▶ _Work to be completed_:
Output all of the entries below precisely as written.

Dataset entries
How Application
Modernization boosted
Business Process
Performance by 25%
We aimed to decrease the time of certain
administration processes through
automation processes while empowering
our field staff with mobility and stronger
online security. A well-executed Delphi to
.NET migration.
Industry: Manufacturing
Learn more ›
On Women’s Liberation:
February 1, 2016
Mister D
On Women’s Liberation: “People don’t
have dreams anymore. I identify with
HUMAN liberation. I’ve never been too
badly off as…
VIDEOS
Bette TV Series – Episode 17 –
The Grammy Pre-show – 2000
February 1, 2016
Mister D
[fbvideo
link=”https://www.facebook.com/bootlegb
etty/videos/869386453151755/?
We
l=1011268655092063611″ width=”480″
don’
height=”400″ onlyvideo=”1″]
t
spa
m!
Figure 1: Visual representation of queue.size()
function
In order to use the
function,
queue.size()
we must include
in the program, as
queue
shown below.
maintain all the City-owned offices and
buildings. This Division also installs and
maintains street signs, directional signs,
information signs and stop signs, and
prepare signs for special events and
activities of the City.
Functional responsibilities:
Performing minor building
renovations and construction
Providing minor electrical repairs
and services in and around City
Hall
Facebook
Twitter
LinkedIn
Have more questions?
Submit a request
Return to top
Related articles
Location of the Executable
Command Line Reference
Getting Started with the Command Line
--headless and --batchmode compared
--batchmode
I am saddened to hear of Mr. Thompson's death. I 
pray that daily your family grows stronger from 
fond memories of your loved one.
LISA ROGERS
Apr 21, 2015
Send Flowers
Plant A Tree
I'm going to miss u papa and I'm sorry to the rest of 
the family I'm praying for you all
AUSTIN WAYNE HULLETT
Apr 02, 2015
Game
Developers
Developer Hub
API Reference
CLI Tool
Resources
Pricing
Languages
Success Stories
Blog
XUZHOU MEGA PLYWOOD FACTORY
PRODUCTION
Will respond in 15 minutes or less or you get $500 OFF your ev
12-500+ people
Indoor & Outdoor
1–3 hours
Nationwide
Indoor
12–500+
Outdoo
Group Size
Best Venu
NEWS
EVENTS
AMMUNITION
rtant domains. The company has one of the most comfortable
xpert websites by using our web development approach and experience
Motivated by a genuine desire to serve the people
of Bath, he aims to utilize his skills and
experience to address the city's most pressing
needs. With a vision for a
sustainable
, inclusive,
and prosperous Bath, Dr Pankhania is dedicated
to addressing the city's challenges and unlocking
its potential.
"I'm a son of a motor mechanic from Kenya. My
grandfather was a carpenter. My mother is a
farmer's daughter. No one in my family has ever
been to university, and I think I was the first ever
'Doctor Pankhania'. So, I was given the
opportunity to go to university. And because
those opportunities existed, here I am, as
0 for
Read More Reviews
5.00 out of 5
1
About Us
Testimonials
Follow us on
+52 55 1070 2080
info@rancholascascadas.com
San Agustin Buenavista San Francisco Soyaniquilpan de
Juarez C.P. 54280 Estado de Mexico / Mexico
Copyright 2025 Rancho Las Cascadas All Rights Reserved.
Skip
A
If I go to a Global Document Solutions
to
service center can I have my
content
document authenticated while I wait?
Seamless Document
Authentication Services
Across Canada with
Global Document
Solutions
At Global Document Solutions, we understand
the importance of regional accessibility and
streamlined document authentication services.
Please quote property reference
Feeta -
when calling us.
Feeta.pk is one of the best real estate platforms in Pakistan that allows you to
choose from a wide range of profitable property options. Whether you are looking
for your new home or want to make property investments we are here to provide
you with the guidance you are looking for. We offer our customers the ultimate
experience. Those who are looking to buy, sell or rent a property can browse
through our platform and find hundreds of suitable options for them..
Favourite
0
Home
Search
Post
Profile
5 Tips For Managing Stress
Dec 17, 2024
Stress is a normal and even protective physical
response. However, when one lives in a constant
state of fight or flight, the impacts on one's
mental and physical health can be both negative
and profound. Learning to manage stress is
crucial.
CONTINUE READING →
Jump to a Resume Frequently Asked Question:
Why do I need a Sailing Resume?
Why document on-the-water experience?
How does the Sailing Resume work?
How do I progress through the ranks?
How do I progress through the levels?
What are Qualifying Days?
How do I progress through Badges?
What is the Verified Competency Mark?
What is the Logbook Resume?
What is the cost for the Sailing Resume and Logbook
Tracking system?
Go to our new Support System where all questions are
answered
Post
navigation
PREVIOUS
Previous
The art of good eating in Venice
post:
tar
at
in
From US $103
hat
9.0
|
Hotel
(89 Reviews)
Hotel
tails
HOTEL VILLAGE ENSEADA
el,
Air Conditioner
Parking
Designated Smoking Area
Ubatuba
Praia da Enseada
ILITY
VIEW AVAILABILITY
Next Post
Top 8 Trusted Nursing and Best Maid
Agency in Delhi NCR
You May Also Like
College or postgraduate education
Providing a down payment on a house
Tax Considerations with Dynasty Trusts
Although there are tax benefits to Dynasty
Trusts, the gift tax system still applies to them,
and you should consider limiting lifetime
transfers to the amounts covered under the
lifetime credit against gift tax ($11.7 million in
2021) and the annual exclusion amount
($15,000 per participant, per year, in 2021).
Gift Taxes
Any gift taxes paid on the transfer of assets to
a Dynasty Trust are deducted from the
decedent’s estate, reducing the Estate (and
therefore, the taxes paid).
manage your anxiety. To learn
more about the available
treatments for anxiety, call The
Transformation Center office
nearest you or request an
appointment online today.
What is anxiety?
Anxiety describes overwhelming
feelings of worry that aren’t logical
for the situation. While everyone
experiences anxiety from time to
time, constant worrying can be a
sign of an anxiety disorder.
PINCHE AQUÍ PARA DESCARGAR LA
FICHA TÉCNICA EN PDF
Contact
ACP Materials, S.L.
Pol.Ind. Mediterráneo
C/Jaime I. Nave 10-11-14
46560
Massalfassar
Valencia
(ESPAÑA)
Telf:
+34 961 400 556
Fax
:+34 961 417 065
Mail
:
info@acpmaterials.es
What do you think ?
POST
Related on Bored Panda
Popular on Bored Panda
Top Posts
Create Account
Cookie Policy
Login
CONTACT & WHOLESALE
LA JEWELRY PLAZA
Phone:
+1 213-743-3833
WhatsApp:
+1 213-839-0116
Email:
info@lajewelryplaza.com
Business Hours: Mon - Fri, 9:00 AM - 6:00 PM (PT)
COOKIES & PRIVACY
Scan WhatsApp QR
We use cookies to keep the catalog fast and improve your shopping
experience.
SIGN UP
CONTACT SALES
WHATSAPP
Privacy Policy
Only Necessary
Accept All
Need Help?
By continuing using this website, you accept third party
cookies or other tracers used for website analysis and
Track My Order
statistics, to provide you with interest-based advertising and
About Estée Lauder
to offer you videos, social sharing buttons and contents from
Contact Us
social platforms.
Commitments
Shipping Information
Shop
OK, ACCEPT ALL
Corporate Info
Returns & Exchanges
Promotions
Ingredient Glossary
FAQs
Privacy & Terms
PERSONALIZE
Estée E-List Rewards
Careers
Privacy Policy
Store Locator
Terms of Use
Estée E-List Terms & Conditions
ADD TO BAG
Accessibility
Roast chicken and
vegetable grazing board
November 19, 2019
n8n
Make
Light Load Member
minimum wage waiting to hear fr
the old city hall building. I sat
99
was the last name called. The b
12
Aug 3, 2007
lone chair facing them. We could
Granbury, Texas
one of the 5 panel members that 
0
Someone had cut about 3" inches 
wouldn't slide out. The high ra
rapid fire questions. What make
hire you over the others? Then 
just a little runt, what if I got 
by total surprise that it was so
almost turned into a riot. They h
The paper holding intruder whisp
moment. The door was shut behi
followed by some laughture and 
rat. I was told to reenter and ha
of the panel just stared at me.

▶ _Answer for this exercise_:
How Application
Modernization boosted
Business Process
Performance by 25%
We aimed to decrease the time of certain
administration processes through
automation processes while empowering
our field staff with mobility and stronger
online security. A well-executed Delphi to
.NET migration.
Industry: Manufacturing
Learn more ›
On Women’s Liberation:
February 1, 2016
Mister D
On Women’s Liberation: “People don’t
have dreams anymore. I identify with
HUMAN liberation. I’ve never been too
badly off as…
VIDEOS
Bette TV Series – Episode 17 –
The Grammy Pre-show – 2000
February 1, 2016
Mister D
[fbvideo
link=”https://www.facebook.com/bootlegb
etty/videos/869386453151755/?
We
l=1011268655092063611″ width=”480″
don’
height=”400″ onlyvideo=”1″]
t
spa
m!
Figure 1: Visual representation of queue.size()
function
In order to use the
function,
queue.size()
we must include
in the program, as
queue
shown below.
maintain all the City-owned offices and
buildings. This Division also installs and
maintains street signs, directional signs,
information signs and stop signs, and
prepare signs for special events and
activities of the City.
Functional responsibilities:
Performing minor building
renovations and construction
Providing minor electrical repairs
and services in and around City
Hall
Facebook
Twitter
LinkedIn
Have more questions?
Submit a request
Return to top
Related articles
Location of the Executable
Command Line Reference
Getting Started with the Command Line
--headless and --batchmode compared
--batchmode
I am saddened to hear of Mr. Thompson's death. I 
pray that daily your family grows stronger from 
fond memories of your loved one.
LISA ROGERS
Apr 21, 2015
Send Flowers
Plant A Tree
I'm going to miss u papa and I'm sorry to the rest of 
the family I'm praying for you all
AUSTIN WAYNE HULLETT
Apr 02, 2015
Game
Developers
Developer Hub
API Reference
CLI Tool
Resources
Pricing
Languages
Success Stories
Blog
XUZHOU MEGA PLYWOOD FACTORY
PRODUCTION
Will respond in 15 minutes or less or you get $500 OFF your ev
12-500+ people
Indoor & Outdoor
1–3 hours
Nationwide
Indoor
12–500+
Outdoo
Group Size
Best Venu
NEWS
EVENTS
AMMUNITION
rtant domains. The company has one of the most comfortable
xpert websites by using our web development approach and experience
Motivated by a genuine desire to serve the people
of Bath, he aims to utilize his skills and
experience to address the city's most pressing
needs. With a vision for a
sustainable
, inclusive,
and prosperous Bath, Dr Pankhania is dedicated
to addressing the city's challenges and unlocking
its potential.
"I'm a son of a motor mechanic from Kenya. My
grandfather was a carpenter. My mother is a
farmer's daughter. No one in my family has ever
been to university, and I think I was the first ever
'Doctor Pankhania'. So, I was given the
opportunity to go to university. And because
those opportunities existed, here I am, as
0 for
Read More Reviews
5.00 out of 5
1
About Us
Testimonials
Follow us on
+52 55 1070 2080
info@rancholascascadas.com
San Agustin Buenavista San Francisco Soyaniquilpan de
Juarez C.P. 54280 Estado de Mexico / Mexico
Copyright 2025 Rancho Las Cascadas All Rights Reserved.
Skip
A
If I go to a Global Document Solutions
to
service center can I have my
content
document authenticated while I wait?
Seamless Document
Authentication Services
Across Canada with
Global Document
Solutions
At Global Document Solutions, we understand
the importance of regional accessibility and
streamlined document authentication services.
Please quote property reference
Feeta -
when calling us.
Feeta.pk is one of the best real estate platforms in Pakistan that allows you to
choose from a wide range of profitable property options. Whether you are looking
for your new home or want to make property investments we are here to provide
you with the guidance you are looking for. We offer our customers the ultimate
experience. Those who are looking to buy, sell or rent a property can browse
through our platform and find hundreds of suitable options for them..
Favourite
0
Home
Search
Post
Profile
5 Tips For Managing Stress
Dec 17, 2024
Stress is a normal and even protective physical
response. However, when one lives in a constant
state of fight or flight, the impacts on one's
mental and physical health can be both negative
and profound. Learning to manage stress is
crucial.
CONTINUE READING →
Jump to a Resume Frequently Asked Question:
Why do I need a Sailing Resume?
Why document on-the-water experience?
How does the Sailing Resume work?
How do I progress through the ranks?
How do I progress through the levels?
What are Qualifying Days?
How do I progress through Badges?
What is the Verified Competency Mark?
What is the Logbook Resume?
What is the cost for the Sailing Resume and Logbook
Tracking system?
Go to our new Support System where all questions are
answered
Post
navigation
PREVIOUS
Previous
The art of good eating in Venice
post:
tar
at
in
From US $103
hat
9.0
|
Hotel
(89 Reviews)
Hotel
tails
HOTEL VILLAGE ENSEADA
el,
Air Conditioner
Parking
Designated Smoking Area
Ubatuba
Praia da Enseada
ILITY
VIEW AVAILABILITY
Next Post
Top 8 Trusted Nursing and Best Maid
Agency in Delhi NCR
You May Also Like
College or postgraduate education
Providing a down payment on a house
Tax Considerations with Dynasty Trusts
Although there are tax benefits to Dynasty
Trusts, the gift tax system still applies to them,
and you should consider limiting lifetime
transfers to the amounts covered under the
lifetime credit against gift tax ($11.7 million in
2021) and the annual exclusion amount
($15,000 per participant, per year, in 2021).
Gift Taxes
Any gift taxes paid on the transfer of assets to
a Dynasty Trust are deducted from the
decedent’s estate, reducing the Estate (and
therefore, the taxes paid).
manage your anxiety. To learn
more about the available
treatments for anxiety, call The
Transformation Center office
nearest you or request an
appointment online today.
What is anxiety?
Anxiety describes overwhelming
feelings of worry that aren’t logical
for the situation. While everyone
experiences anxiety from time to
time, constant worrying can be a
sign of an anxiety disorder.
PINCHE AQUÍ PARA DESCARGAR LA
FICHA TÉCNICA EN PDF
Contact
ACP Materials, S.L.
Pol.Ind. Mediterráneo
C/Jaime I. Nave 10-11-14
46560
Massalfassar
Valencia
(ESPAÑA)
Telf:
+34 961 400 556
Fax
:+34 961 417 065
Mail
:
info@acpmaterials.es
What do you think ?
POST
Related on Bored Panda
Popular on Bored Panda
Top Posts
Create Account
Cookie Policy
Login
CONTACT & WHOLESALE
LA JEWELRY PLAZA
Phone:
+1 213-743-3833
WhatsApp:
+1 213-839-0116
Email:
info@lajewelryplaza.com
Business Hours: Mon - Fri, 9:00 AM - 6:00 PM (PT)
COOKIES & PRIVACY
Scan WhatsApp QR
We use cookies to keep the catalog fast and improve your shopping
experience.
SIGN UP
CONTACT SALES
WHATSAPP
Privacy Policy
Only Necessary
Accept All
Need Help?
By continuing using this website, you accept third party
cookies or other tracers used for website analysis and
Track My Order
statistics, to provide you with interest-based advertising and
About Estée Lauder
to offer you videos, social sharing buttons and contents from
Contact Us
social platforms.
Commitments
Shipping Information
Shop
OK, ACCEPT ALL
Corporate Info
Returns & Exchanges
Promotions
Ingredient Glossary
FAQs
Privacy & Terms
PERSONALIZE
Estée E-List Rewards
Careers
Privacy Policy
Store Locator
Terms of Use
Estée E-List Terms & Conditions
ADD TO BAG
Accessibility
Roast chicken and
vegetable grazing board
November 19, 2019
n8n
Make
Light Load Member
minimum wage waiting to hear fr
the old city hall building. I sat
99
was the last name called. The b
12
Aug 3, 2007
lone chair facing them. We could
Granbury, Texas
one of the 5 panel members that 
0
Someone had cut about 3" inches 
wouldn't slide out. The high ra
rapid fire questions. What make
hire you over the others? Then 
just a little runt, what if I got 
by total surprise that it was so
almost turned into a riot. They h
The paper holding intruder whisp
moment. The door was shut behi
followed by some laughture and 
rat. I was told to reenter and ha
of the panel just stared at me.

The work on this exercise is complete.